SpaceX launch site gets huge rocket propellant container


By STEVE CLARK

Staff Writer

BROWNSVILLE — In the latest sign of activity at SpaceX’s future launch site at Boca Chica Beach, a 95,000-gallon liquid oxygen tank was delivered to the site via flatbed trailer yesterday.

The massive “LOX” tank, which can hold almost as much as 20 tanker trucks, will be fully installed later this year.

SpaceX spokesman Sean Pitt said it points to the company’s continuing progress in developing the Boca Chica site 24 miles east of Brownsville.

“Delivery of a new liquid oxygen tank, which will be used to support propellant-loading operations during launch and vehicle tests, represents the latest major piece of launch hardware to arrive at the site for installation,” he said.

In February, SpaceX CEO and lead designer Elon Musk said brief “hopper flights” of the company’s Big Falcon Rocket spacecraft component probably will take place at Boca Chica, possibly next year.

SpaceX is focusing on the development of the BFR to get the first humans to Mars, Musk’s ultimate goal, though it had originally planned to develop the smaller Falcon Heavy rockets for the purpose. The BFR rocket/spacecraft system will be built at a SpaceX facility at the Port of Los Angeles. Fully assembled, it is expected to stand 340 feet tall, according to the Los Angeles Times.

SpaceX is headquartered in Hawthorne, Calif., with launch facilities in California and Florida and a rocket engine testing facility in McGregor, Texas.

Last October, SpaceX president and chief operating officer Gwynne Shotwell described Boca Chica as the “perfect location for BFR.” During a September 2014 ceremonial groundbreaking at the site, Musk said “it could very well be that the first person that departs for another planet could depart from this location.”

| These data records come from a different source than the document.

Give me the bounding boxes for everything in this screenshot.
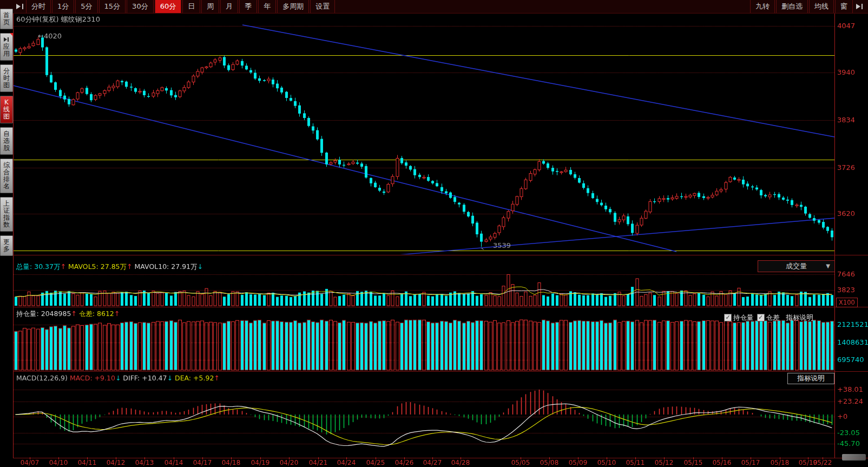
macd-params: MACD(12,26,9) (16, 374, 68, 382)
oi-change-value: 仓差: 8612 (79, 310, 114, 318)
mavol5-arrow: ↑ (127, 262, 132, 271)
sidebar-item-watchlist[interactable]: 自选股 (0, 127, 13, 155)
toolbar-item-del-favorite[interactable]: 删自选 (776, 0, 808, 13)
toolbar-item-multi-period[interactable]: 多周期 (277, 0, 309, 13)
toolbar-item-fenshi[interactable]: 分时 (26, 0, 51, 13)
check-icon: ✓ (758, 314, 763, 321)
sidebar-item-label: 首页 (3, 12, 10, 26)
date-label: 05/22 (813, 459, 832, 466)
mavol10-arrow: ↓ (198, 262, 203, 271)
position-indicator-help-link[interactable]: 指标说明 (786, 313, 813, 323)
toolbar-item-month[interactable]: 月 (220, 0, 238, 13)
sidebar-item-kline-chart[interactable]: K线图 (0, 96, 13, 123)
axis-label: 3823 (837, 286, 855, 294)
toolbar-item-day[interactable]: 日 (182, 0, 200, 13)
date-label: 04/26 (395, 459, 414, 466)
axis-label: 1408631 (837, 338, 868, 346)
position-macd-border (13, 371, 868, 372)
sidebar-item-home[interactable]: 首页 (0, 9, 13, 29)
date-label: 05/11 (626, 459, 645, 466)
date-label: 04/10 (49, 459, 68, 466)
axis-label: 695740 (837, 356, 864, 364)
axis-label: +0 (837, 412, 847, 420)
open-interest-arrow: ↑ (71, 310, 76, 318)
mavol5: MAVOL5: 27.85万 (68, 262, 127, 271)
diff-arrow: ↓ (167, 374, 173, 382)
date-axis: 04/0704/1004/1104/1204/1304/1404/1704/18… (0, 458, 868, 467)
kline-canvas[interactable] (13, 13, 834, 254)
axis-label: -23.05 (837, 429, 860, 437)
date-label: 05/10 (597, 459, 616, 466)
date-label: 05/12 (655, 459, 674, 466)
open-interest-canvas[interactable] (13, 308, 834, 371)
sidebar-item-ranking[interactable]: 综合排名 (0, 159, 13, 193)
diff-value: DIFF: +10.47 (123, 374, 167, 382)
toolbar-item-5min[interactable]: 5分 (75, 0, 97, 13)
date-label: 04/07 (21, 459, 40, 466)
date-label: 04/17 (193, 459, 212, 466)
date-label: 04/20 (280, 459, 299, 466)
toolbar-item-30min[interactable]: 30分 (127, 0, 154, 13)
axis-label: 3834 (837, 116, 855, 124)
date-label: 04/25 (366, 459, 385, 466)
toolbar-item-1min[interactable]: 1分 (52, 0, 74, 13)
chart-title: 60分钟(复权) 螺纹钢2310 (16, 15, 100, 24)
date-label: 04/21 (309, 459, 328, 466)
chevron-down-icon: ▼ (826, 263, 830, 269)
timeframe-buttons: 分时1分5分15分30分60分日周月季年多周期设置 (14, 0, 336, 13)
macd-canvas[interactable] (13, 372, 834, 458)
toolbar-right-buttons: 九转删自选均线窗 (750, 0, 866, 13)
annotation-high: ←4020 (38, 32, 62, 40)
macd-indicator-help-button[interactable]: 指标说明 (787, 373, 834, 384)
axis-label: +38.01 (837, 385, 863, 393)
position-options-row: ✓ 持仓量 ✓ 仓差 指标说明 (724, 313, 813, 322)
date-label: 04/18 (222, 459, 241, 466)
sidebar-item-intraday-chart[interactable]: 分时图 (0, 64, 13, 92)
jump-arrow-right-icon[interactable] (854, 0, 866, 13)
indicator-selector-value: 成交量 (786, 261, 807, 271)
jump-arrow-icon[interactable] (14, 0, 26, 13)
corner-marker-icon (10, 33, 13, 36)
volume-total-arrow: ↑ (60, 262, 65, 271)
axis-label: 4047 (837, 22, 855, 30)
volume-position-border (13, 307, 868, 307)
volume-total: 总量: 30.37万 (16, 262, 60, 271)
date-label: 05/15 (684, 459, 703, 466)
toolbar-item-window[interactable]: 窗 (835, 0, 853, 13)
toolbar-item-60min[interactable]: 60分 (155, 0, 182, 13)
sidebar-item-label: 更多 (3, 239, 10, 253)
toolbar-item-year[interactable]: 年 (258, 0, 276, 13)
sidebar-item-sh-index[interactable]: 上证指数 (0, 197, 13, 232)
toolbar-item-jiuzhuan[interactable]: 九转 (750, 0, 775, 13)
indicator-selector-dropdown[interactable]: 成交量 ▼ (758, 260, 835, 272)
axis-label: +23.24 (837, 397, 863, 405)
date-label: 05/08 (540, 459, 559, 466)
date-label: 04/11 (78, 459, 97, 466)
kline-volume-border (13, 255, 868, 255)
date-label: 04/13 (135, 459, 154, 466)
volume-multiplier-badge: X100 (836, 298, 858, 307)
date-label: 05/17 (741, 459, 760, 466)
sidebar-item-label: 综合排名 (3, 162, 10, 190)
macd-header: MACD(12,26,9) MACD: +9.10↓ DIFF: +10.47↓… (16, 374, 220, 382)
sidebar-item-apps[interactable]: 应用 (0, 33, 13, 61)
dea-value: DEA: +5.92 (175, 374, 214, 382)
axis-label: 3940 (837, 68, 855, 76)
axis-label: 3726 (837, 163, 855, 172)
toolbar-item-settings[interactable]: 设置 (310, 0, 335, 13)
toolbar-item-ma-lines[interactable]: 均线 (809, 0, 834, 13)
open-interest-checkbox[interactable]: ✓ (724, 314, 732, 321)
macd-value: MACD: +9.10 (70, 374, 115, 382)
date-label: 05/09 (569, 459, 588, 466)
toolbar-item-week[interactable]: 周 (201, 0, 219, 13)
sidebar-item-label: 应用 (3, 43, 10, 57)
toolbar-item-15min[interactable]: 15分 (99, 0, 126, 13)
oi-change-checkbox[interactable]: ✓ (757, 314, 765, 321)
toolbar-item-quarter[interactable]: 季 (239, 0, 257, 13)
scroll-grip[interactable] (842, 454, 866, 461)
sidebar-item-more[interactable]: 更多 (0, 235, 13, 256)
price-axis-divider (834, 13, 835, 458)
volume-header: 总量: 30.37万↑ MAVOL5: 27.85万↑ MAVOL10: 27.… (16, 262, 203, 272)
sidebar-item-label: K线图 (3, 99, 10, 120)
trading-app-window: 分时1分5分15分30分60分日周月季年多周期设置 九转删自选均线窗 首页应用分… (0, 0, 868, 467)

State Rep. René Oliveira, D-Brownsville, commenting on SpaceX’s application to the Texas Spaceport Trust Fund for infrastructure-development funds, said in February that the company’s intentions for Boca Chica go “well beyond the original plan.”

To date, SpaceX has installed more than 600 kilowatts of solar arrays at the site, plus two 86-ton ground station antennas for tracking crewed flights to the International Space Station aboard the company’s Dragon reusable spacecraft. Early estimates had the first launch taking place in 2016, though multiple delays pushed it back. SpaceX now plans for Boca Chica to be operational before the end of 2018.

In 2008, the company’s Falcon 1 was the first privately developed liquid rocket to reach orbit. SpaceX’s Dragon spacecraft, on its maiden flight in 2010, was the first privately built and operated spacecraft to be recovered from orbit.

In 2012, a different version of the Dragon became the first private spacecraft to dock with the International Space Station. In December 2015, SpaceX achieved another historic first by launching a reusable Falcon 9 rocket into orbit and then returning it to the launch site in a controlled vertical landing.

In April 2016, on its fifth attempt, the company landed a Falcon 9 on its drone ship, dubbed “Of Course I Still Love You,” off the Florida coast after launching a Dragon robotic spacecraft into orbit. Scientific American characterized it as “a dramatic feat of engineering prowess.”

Last February, SpaceX celebrated the successful maiden launch of the Falcon Heavy, the world’s most powerful rocket, and the controlled return to Earth of two of its three reusable booster rockets.